Problem requirements: Count the lines in the following data that include "apps". Please write only the number.

════

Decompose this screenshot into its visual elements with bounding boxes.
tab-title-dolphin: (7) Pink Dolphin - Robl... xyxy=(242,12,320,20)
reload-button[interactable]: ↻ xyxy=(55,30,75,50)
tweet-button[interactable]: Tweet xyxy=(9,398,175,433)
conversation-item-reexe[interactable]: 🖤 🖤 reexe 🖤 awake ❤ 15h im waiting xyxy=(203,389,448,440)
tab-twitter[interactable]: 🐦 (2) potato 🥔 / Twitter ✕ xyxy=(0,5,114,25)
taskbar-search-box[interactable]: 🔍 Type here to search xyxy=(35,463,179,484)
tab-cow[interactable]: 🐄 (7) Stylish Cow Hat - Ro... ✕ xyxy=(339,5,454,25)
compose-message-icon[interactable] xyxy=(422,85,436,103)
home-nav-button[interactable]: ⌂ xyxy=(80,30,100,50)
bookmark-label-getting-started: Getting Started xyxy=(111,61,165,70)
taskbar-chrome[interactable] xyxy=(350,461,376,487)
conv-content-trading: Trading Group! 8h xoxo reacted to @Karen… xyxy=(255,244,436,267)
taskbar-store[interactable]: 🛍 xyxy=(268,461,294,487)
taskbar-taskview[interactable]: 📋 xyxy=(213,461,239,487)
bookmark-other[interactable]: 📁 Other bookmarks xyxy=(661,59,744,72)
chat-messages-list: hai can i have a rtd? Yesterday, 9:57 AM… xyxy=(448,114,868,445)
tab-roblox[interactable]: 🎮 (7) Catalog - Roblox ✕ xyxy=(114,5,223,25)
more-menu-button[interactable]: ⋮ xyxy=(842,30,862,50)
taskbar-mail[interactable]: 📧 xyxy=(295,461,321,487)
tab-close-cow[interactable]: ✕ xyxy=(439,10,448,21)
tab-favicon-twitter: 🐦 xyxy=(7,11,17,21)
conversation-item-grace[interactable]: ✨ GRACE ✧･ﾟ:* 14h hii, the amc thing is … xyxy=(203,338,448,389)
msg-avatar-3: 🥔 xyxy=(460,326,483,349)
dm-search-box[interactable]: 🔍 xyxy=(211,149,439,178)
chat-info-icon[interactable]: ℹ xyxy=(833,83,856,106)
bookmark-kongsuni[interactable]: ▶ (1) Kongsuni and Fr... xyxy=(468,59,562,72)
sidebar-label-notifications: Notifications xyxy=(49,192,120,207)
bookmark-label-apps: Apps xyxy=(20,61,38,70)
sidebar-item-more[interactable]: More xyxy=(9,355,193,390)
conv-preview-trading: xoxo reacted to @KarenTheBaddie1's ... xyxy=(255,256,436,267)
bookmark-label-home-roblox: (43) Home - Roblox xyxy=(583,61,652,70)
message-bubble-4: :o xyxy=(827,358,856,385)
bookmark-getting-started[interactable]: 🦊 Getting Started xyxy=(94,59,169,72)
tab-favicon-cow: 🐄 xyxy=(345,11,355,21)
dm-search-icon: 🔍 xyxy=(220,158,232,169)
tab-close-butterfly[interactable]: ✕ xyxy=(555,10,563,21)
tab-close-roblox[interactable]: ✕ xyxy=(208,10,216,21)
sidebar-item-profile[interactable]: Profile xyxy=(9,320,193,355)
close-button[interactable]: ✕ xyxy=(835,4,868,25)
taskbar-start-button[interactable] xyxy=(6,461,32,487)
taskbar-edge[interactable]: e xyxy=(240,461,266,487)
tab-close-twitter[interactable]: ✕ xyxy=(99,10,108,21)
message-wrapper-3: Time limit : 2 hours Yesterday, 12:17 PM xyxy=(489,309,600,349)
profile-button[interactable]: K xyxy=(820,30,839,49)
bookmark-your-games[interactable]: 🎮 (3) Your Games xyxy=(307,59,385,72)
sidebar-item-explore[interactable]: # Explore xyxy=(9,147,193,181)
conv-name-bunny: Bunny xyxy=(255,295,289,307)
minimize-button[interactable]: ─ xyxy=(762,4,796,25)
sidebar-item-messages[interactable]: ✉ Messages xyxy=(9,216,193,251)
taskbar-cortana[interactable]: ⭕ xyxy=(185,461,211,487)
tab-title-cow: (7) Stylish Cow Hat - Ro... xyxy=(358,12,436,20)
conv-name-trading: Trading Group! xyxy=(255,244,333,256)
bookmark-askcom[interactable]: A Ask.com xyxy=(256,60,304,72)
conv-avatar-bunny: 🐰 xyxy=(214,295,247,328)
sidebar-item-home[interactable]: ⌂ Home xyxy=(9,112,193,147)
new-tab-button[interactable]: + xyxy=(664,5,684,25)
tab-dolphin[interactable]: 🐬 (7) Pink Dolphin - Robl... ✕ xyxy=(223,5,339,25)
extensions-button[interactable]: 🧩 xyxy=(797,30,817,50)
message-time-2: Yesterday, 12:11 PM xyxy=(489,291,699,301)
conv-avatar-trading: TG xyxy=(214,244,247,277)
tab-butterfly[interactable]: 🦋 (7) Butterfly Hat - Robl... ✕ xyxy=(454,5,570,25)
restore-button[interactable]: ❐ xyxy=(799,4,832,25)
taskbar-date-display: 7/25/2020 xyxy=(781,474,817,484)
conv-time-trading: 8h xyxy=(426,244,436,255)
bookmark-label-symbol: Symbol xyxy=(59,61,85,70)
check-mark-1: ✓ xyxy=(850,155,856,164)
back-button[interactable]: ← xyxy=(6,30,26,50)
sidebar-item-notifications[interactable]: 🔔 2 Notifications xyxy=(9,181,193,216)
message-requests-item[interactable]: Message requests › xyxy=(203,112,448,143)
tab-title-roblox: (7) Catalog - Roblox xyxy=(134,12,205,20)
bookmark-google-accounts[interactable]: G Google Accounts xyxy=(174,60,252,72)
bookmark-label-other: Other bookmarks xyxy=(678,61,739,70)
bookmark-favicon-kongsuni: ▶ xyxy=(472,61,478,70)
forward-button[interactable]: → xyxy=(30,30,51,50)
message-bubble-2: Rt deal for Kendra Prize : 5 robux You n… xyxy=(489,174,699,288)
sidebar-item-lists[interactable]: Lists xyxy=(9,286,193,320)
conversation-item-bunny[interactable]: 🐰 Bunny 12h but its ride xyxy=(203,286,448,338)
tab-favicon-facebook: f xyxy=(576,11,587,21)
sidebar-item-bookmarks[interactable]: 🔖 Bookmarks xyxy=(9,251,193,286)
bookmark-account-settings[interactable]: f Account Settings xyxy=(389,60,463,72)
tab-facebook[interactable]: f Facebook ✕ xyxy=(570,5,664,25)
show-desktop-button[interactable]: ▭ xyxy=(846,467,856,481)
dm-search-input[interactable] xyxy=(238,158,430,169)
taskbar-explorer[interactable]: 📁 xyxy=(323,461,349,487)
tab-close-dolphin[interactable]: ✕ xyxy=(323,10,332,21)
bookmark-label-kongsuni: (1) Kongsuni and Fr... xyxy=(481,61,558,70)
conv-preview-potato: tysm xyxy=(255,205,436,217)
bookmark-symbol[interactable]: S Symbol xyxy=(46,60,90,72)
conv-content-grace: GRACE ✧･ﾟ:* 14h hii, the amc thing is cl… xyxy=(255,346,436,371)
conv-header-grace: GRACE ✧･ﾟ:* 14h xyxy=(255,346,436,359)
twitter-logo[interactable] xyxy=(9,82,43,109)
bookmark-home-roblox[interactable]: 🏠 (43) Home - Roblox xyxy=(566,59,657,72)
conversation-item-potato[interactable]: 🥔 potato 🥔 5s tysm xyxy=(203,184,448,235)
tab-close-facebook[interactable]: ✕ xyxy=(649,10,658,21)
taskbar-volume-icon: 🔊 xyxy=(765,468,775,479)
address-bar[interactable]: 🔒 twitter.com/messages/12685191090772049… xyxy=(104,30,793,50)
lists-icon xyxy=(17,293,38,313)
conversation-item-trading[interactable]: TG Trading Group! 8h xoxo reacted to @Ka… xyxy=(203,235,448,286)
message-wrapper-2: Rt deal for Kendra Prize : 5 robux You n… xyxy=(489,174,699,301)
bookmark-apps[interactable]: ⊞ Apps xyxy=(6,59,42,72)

════

Exercise output: 2